The SiLK tools support using only a single country code mapping file. There may be occasions where you want to use multiple country code mapping files; for example, to see changes in an IP block's country over time, or to build separate files for each of GeoIP2 fields (location, registered, represented). One way to do this is loop through the files setting the SILK_COUNTRY_CODES environment variable to each filename and running the SiLK commands.
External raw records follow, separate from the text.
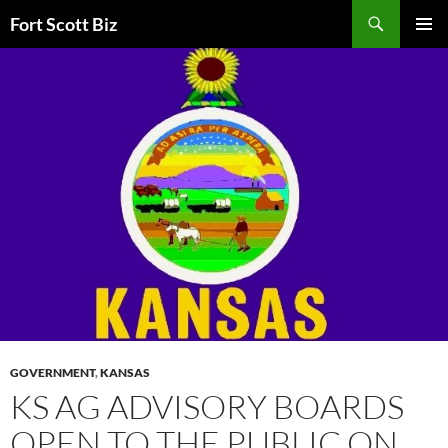
Skip
Search
Fort Scott Biz
to
PRIMAR
content
MENU
GOVERNMENT
,
KANSAS
KS AG ADVISORY BOARDS
OPEN TO THE PUBLIC ON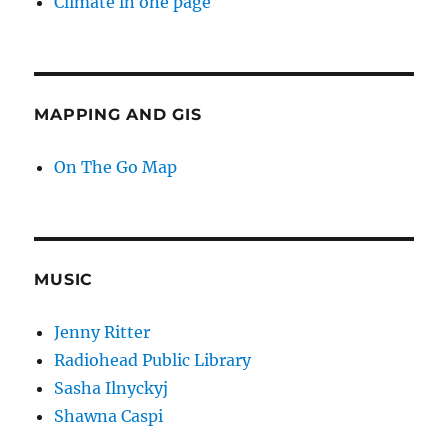
Climate in one page
MAPPING AND GIS
On The Go Map
MUSIC
Jenny Ritter
Radiohead Public Library
Sasha Ilnyckyj
Shawna Caspi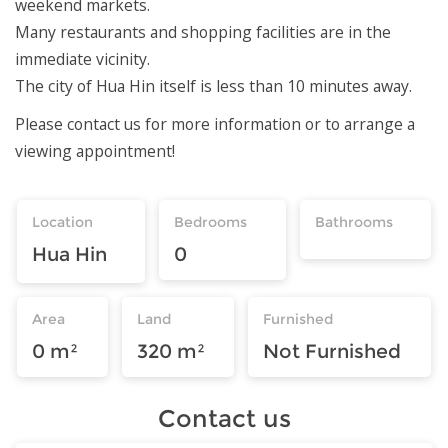
weekend markets.
Many restaurants and shopping facilities are in the
immediate vicinity.
The city of Hua Hin itself is less than 10 minutes away.
Please contact us for more information or to arrange a
viewing appointment!
Location
Bedrooms
Bathrooms
Hua Hin
0
Area
Land
Furnished
0 m²
320 m²
Not Furnished
Contact us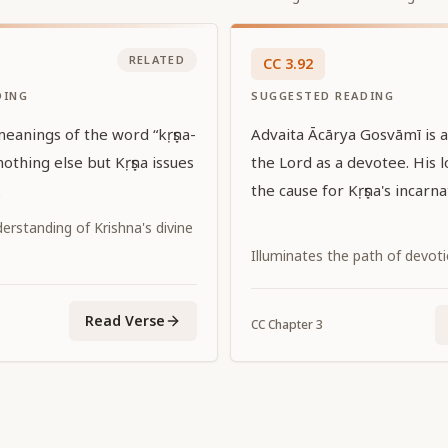
RELATED
CC
3
.
92
DING
SUGGESTED READING
ings of the word “kṛṣṇa-
Advaita Ācārya Gosvāmī is a
the Lord as a devotee. His l
.
the cause for Kṛṣṇa's incarna
erstanding of Krishna's divine
Illuminates the path of devot
Read Verse
CC
Chapter
3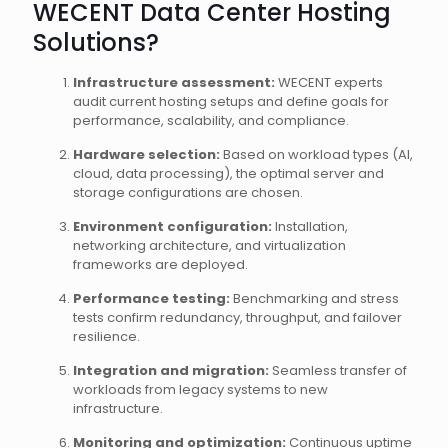
WECENT Data Center Hosting
Solutions?
Infrastructure assessment:
WECENT experts
audit current hosting setups and define goals for
performance, scalability, and compliance.
Hardware selection:
Based on workload types (AI,
cloud, data processing), the optimal server and
storage configurations are chosen.
Environment configuration:
Installation,
networking architecture, and virtualization
frameworks are deployed.
Performance testing:
Benchmarking and stress
tests confirm redundancy, throughput, and failover
resilience.
Integration and migration:
Seamless transfer of
workloads from legacy systems to new
infrastructure.
Monitoring and optimization:
Continuous uptime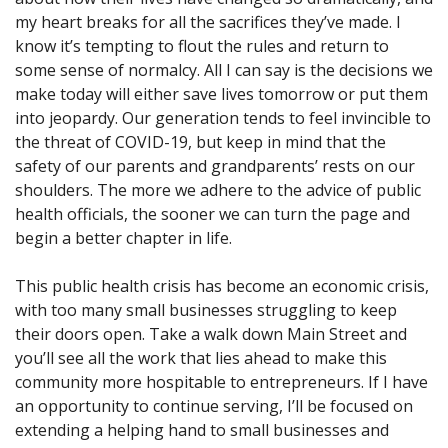
my heart breaks for all the sacrifices they’ve made. I
know it’s tempting to flout the rules and return to
some sense of normalcy. All I can say is the decisions we
make today will either save lives tomorrow or put them
into jeopardy. Our generation tends to feel invincible to
the threat of COVID-19, but keep in mind that the
safety of our parents and grandparents’ rests on our
shoulders. The more we adhere to the advice of public
health officials, the sooner we can turn the page and
begin a better chapter in life.
This public health crisis has become an economic crisis,
with too many small businesses struggling to keep
their doors open. Take a walk down Main Street and
you’ll see all the work that lies ahead to make this
community more hospitable to entrepreneurs. If I have
an opportunity to continue serving, I’ll be focused on
extending a helping hand to small businesses and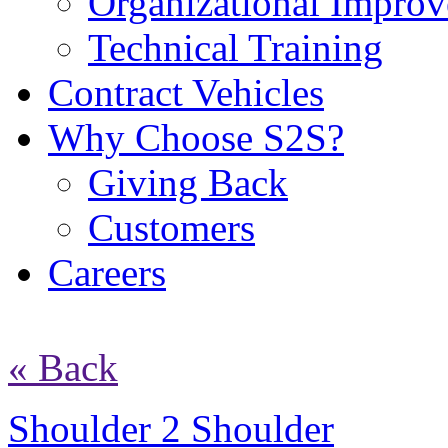
Organizational Impro
Technical Training
Contract Vehicles
Why Choose S2S?
Giving Back
Customers
Careers
« Back
Shoulder 2 Shoulder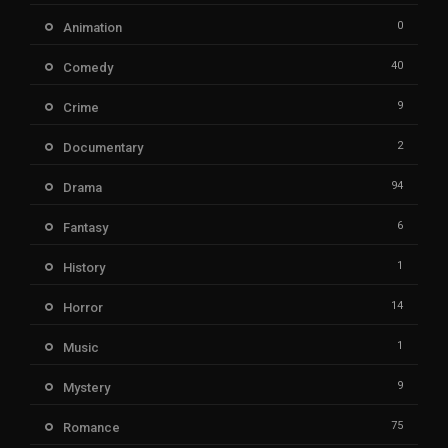
0
Animation
40
Comedy
9
Crime
2
Documentary
94
Drama
6
Fantasy
1
History
14
Horror
1
Music
9
Mystery
75
Romance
An alternative approach is to convert the country code mapping files to ordinary prefix map files and leverage the SiLK tools' support for using multiple prefix map files in a single command.

To convert a country-code prefix map to an ordinary prefix map, use rwpmapcat(1) to print the contents of the country code prefix map file as text, and then use rwpmapbuild(1) to convert the text to an ordinary prefix map.

First, create a text file where you define a name for this prefix map, specify the mode (as either ipv4 or ipv6), and specify the default value to be --:

 $ cat /tmp/mymap.txt
 map-name  cc-old
 mode      ipv4
 default   --
 $

Append the output of rwpmapcat to this file, using the space character as the delimiter.

 $ rwpmapcat --no-title --delimited=' ' --ignore-label=-- \
        --country-codes=country_codes.pmap                \
   >> /tmp/mymap.txt
 $ head -5 /tmp/mymap.txt
 map-name  cc-old
 mode      ipv4
 default   --
 2.6.190.56/29 gb
 3.0.0.0/8 us

Use rwpmapbuild to create the prefix map and save it as cc-old.pmap:

 $ rwpmapbuild --input-path=/tmp/mymap.txt --output-path=cc-old.pmap

Use rwfileinfo(1) to check the map-name for the prefix map file.

 $ rwfileinfo --fields=prefix-map cc-old.pmap
 cc-old.pmap:
   prefix-map          v1: cc-old

Use rwpmapcat to view its contents:

 $ rwpmapcat --ignore-label=-- --no-cidr-blocks cc-old.pmap | head -5
         startIP|          endIP|label|
      2.6.190.56|     2.6.190.63|   gb|
         3.0.0.0|    4.17.135.31|   us|
     4.17.135.32|    4.17.135.63|   ca|
     4.17.135.64|   4.17.142.255|   us|

You can use the --pmap-file switch of various SiLK tools to load and use the cc-old.pmap prefix map file (see pmapfilter(3) for usage).

For example, suppose you have the file data.rw of SiLK Flow data:

 $ rwcut --fields=sip,dip --ipv6-policy=ignore data.rw
             sIP|            dIP|
         3.4.5.6|        4.5.6.7|
         4.5.6.7|        3.4.5.6|

To map the source IP addresses in the file data.rw using the prefix map file (the src-cc-old field) and a country code file (the scc field) with rwcut(1):

 $ export SILK_COUNTRY_CODES=country_codes.pmap
 $ rwcut --pmap-file cc-old.pmap --ipv6-policy=ignore \
        --fields=sip,src-cc-old,scc data.rw
             sIP|src-cc-old|scc|
         3.4.5.6|        us| us|
         4.5.6.7|        us| us|

SEE ALSO

ccfilter(3), rwpmaplookup(1), rwfilter(1), rwcut(1), rwsort(1), rwstats(1), rwuniq(1), rwgroup(1), rwpmapbuild(1), rwfileinfo(1), pmapfilter(3), silk(7), gzip(1), zip(1), unzip(1), https://dev.maxmind.com/geoip/geoip2/geolite2/, https://dev.maxmind.com/geoip/legacy/geolite/, https://www.iso.org/iso-3166-country-codes.html, https://en.wikipedia.org/wiki/ISO_3166-1_alpha-2

NOTES

Support for GeoIP2 and GeoLite2 input files were added in SiLK 3.17.0.

Support for the binary form of the GeoIP Legacy format was removed in SiLK 3.12.0 and restored in SiLK 3.12.2.

MaxMind, GeoIP, and related trademarks are the trademarks of MaxMind, Inc.